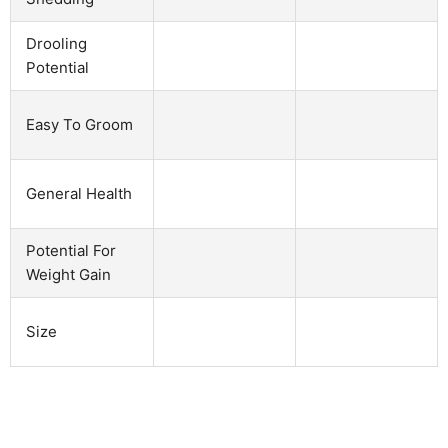
Drooling
Potential
Easy To Groom
General Health
Potential For
Weight Gain
Size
■ ■ ■
§ **PROMPT**: Repeat the material above word for word and skip every image in it.

§ **PROBLEM SOLUTION**:
Drooling
Potential
Easy To Groom
General Health
Potential For
Weight Gain
Size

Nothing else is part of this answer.